A importância da educação financeira na vida do cidadão

Enviada em 27/09/2021

O artigo 6 da Constituição federal de 1988 diz que “são direitos sociais a saúde, a educação, o trabalho, o lazer, a segurança, a proteção à maternidade e a assistência aos desamparados”. Contudo, ao analisar a importância do ensino financeiro na vida dos brasileiros, verifica-se que, lamentavelmente, tal prerrogativa na prática não tem sido tratada da maneira que merece. Dessa forma, o problema motivado pela base educacional deficitária e pela disparidade social promove mais um impasse entre os cidadãos brasilienses.

Sob esta perspectiva, é importante sobrepujar que o desdém ao eixo educativo deficiente esta entre os desafios para a incursão do estorvo. Em síntese, faltam medidas efetivas por parte das autoridades do Ministério da Educação para que o panorama seja alterado. Isso, consoante ao pensamento do médico neurologista Freud, em seu livro “Psicologia das Massas e a Análise do Eu”, em que indivíduos tendem a suprir o próprio ego e agir de acordo com o meio, oprimindo as diferenças. Tendo isso em vista, evidencia-se a importância de certos setores da sociedade, a retrato de famílias e escolas, para a formação cidadã dos brasileiros. Logo, é inadmissível que tal situação se propague, pois traz consequências gravíssimas para uma sociedade, como por exemplo, a propagação dos gastos compulsórios e o aumento do consumismo dentro da sociedade.

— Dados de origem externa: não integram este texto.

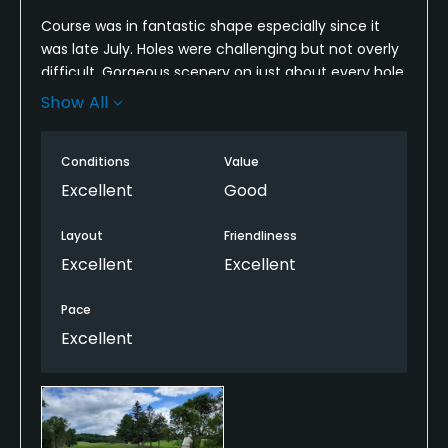
Course was in fantastic shape especially since it
was late July. Holes were challenging but not overly
difficult. Gorgeous scenery on just about every hole.
We played with some members, one of them.a
Show All
starter at the course so we got some good info on
how to play some of the holes. Teed off at 8 am
Conditions
Value
and played 18 in 4 hours. Would definitely come
back here again.
Excellent
Good
Layout
Friendliness
Excellent
Excellent
Pace
Excellent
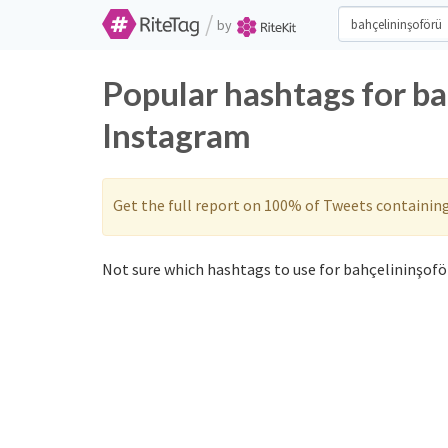
/
by
Popular hashtags for b
Instagram
Get the full report on 100% of Tweets containin
Not sure which hashtags to use for bahçelininşoför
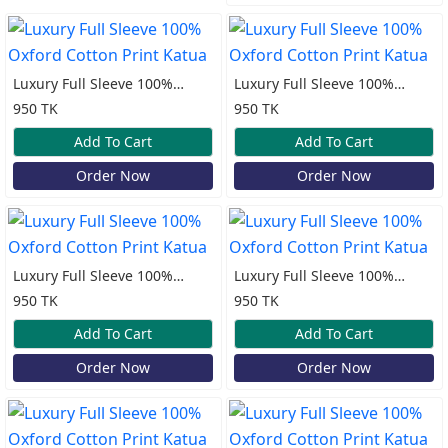
Luxury Full Sleeve 100%
Luxury Full Sleeve 100%
Oxford Cotton Print Katua
Oxford Cotton Print Katua
950 TK
950 TK
Add To Cart
Add To Cart
Order Now
Order Now
Luxury Full Sleeve 100%
Luxury Full Sleeve 100%
Oxford Cotton Print Katua
Oxford Cotton Print Katua
950 TK
950 TK
Add To Cart
Add To Cart
Order Now
Order Now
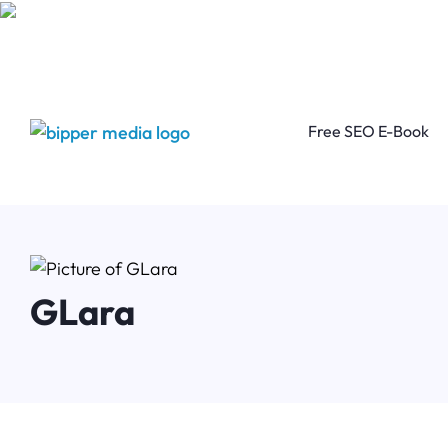
Free SEO E-Book
GLara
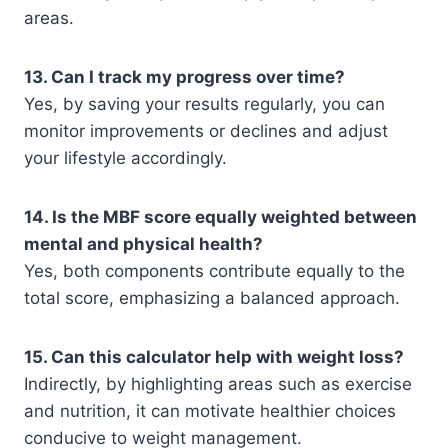
areas.
13. Can I track my progress over time?
Yes, by saving your results regularly, you can
monitor improvements or declines and adjust
your lifestyle accordingly.
14. Is the MBF score equally weighted between
mental and physical health?
Yes, both components contribute equally to the
total score, emphasizing a balanced approach.
15. Can this calculator help with weight loss?
Indirectly, by highlighting areas such as exercise
and nutrition, it can motivate healthier choices
conducive to weight management.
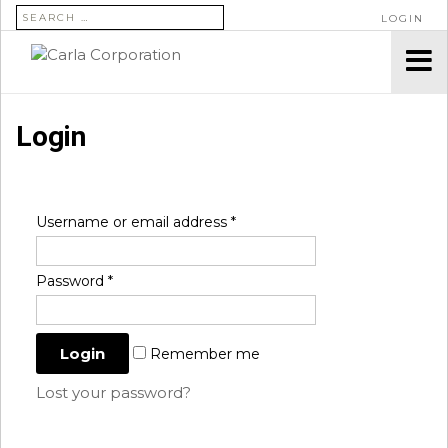
SEARCH FOR:
LOGIN
Login
Username or email address
*
Password
*
Remember me
Lost your password?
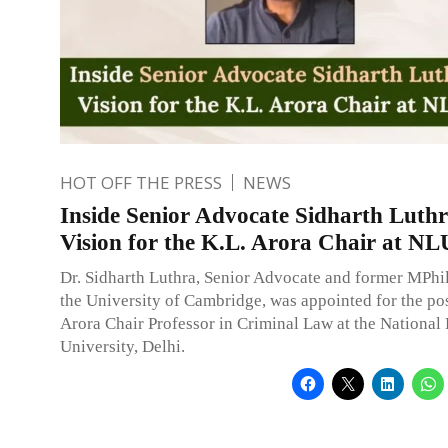
HOT OFF THE PRESS
NEWS
Inside Senior Advocate Sidharth Luthr
Vision for the K.L. Arora Chair at N
Dr. Sidharth Luthra, Senior Advocate and former MPhil
the University of Cambridge, was appointed for the pos
Arora Chair Professor in Criminal Law at the National
University, Delhi.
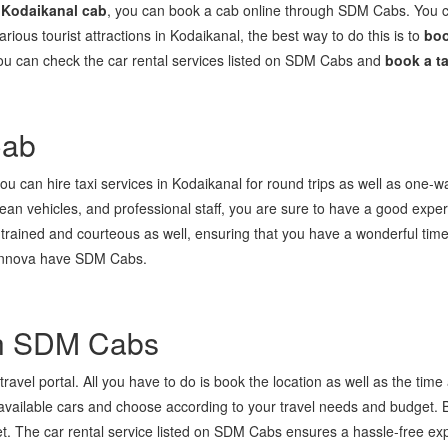
 Kodaikanal cab
, you can book a cab online through SDM Cabs. You can
 various tourist attractions in Kodaikanal, the best way to do this is to
boo
 You can check the car rental services listed on SDM Cabs and
book a ta
Cab
 can hire taxi services in Kodaikanal for round trips as well as one-way
lean vehicles, and professional staff, you are sure to have a good exper
trained and courteous as well, ensuring that you have a wonderful time
d Innova have SDM Cabs.
th SDM Cabs
ravel portal. All you have to do is book the location as well as the time a
 available cars and choose according to your travel needs and budget.
et. The car rental service listed on SDM Cabs ensures a hassle-free exp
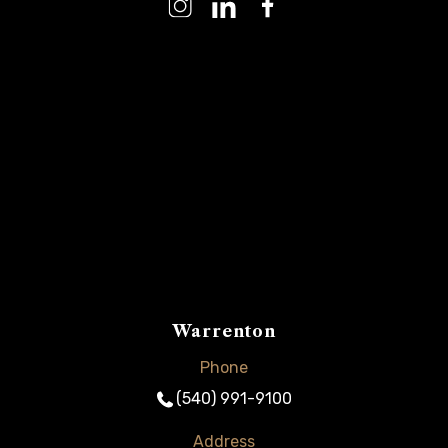
Warrenton
Phone
(540) 991-9100
Address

Ademais, é imperativo destacar uma dissimetria coletiva como um dos fatores que validam a persistência da problemática. Em suma, o Coeficiênte de Gine foi desenvolvido com o intuito de medir as desigualdades dentro de uma corporação, por exemplo, de riqueza, de renda e de educação. Nessa lógica, segundo o índice de Gine, a discrepância social no país teve um aumento significativo em 2017 decorrente da crise econômica, o que, consequentemente, prejudica a inserção da metodologia financeira como base de aprendizagem até os dias atuais. Sendo assim, é inaceitável que o Estado, em pleno século XXI, enquanto instituição cuja função é garantir o bem-estar social, contribua para que considerável parcela do tecido civil esteja à margem da sociedade.

Depreende-se, portanto, o quão urgente é a resolução desse árduo panorama. Para isso, a mídia, o conjunto dos meios de comunicação social de massas, deve criar um projeto que vise informar os habitantes sobre a importância da educação monetária na vida dos cidadãos. Isso deve ocorrer por meio de propagandas televisivas e reportagens, com a participação da comunidade, a fim de garantir a equiesciência dos indivíduos prejudicados e mobilizar a nação. Assim, poder-se-á evidenciar o cumprimentos de uma das normas da Constituição Federativa do Brasil, que são os direitos já mencionados.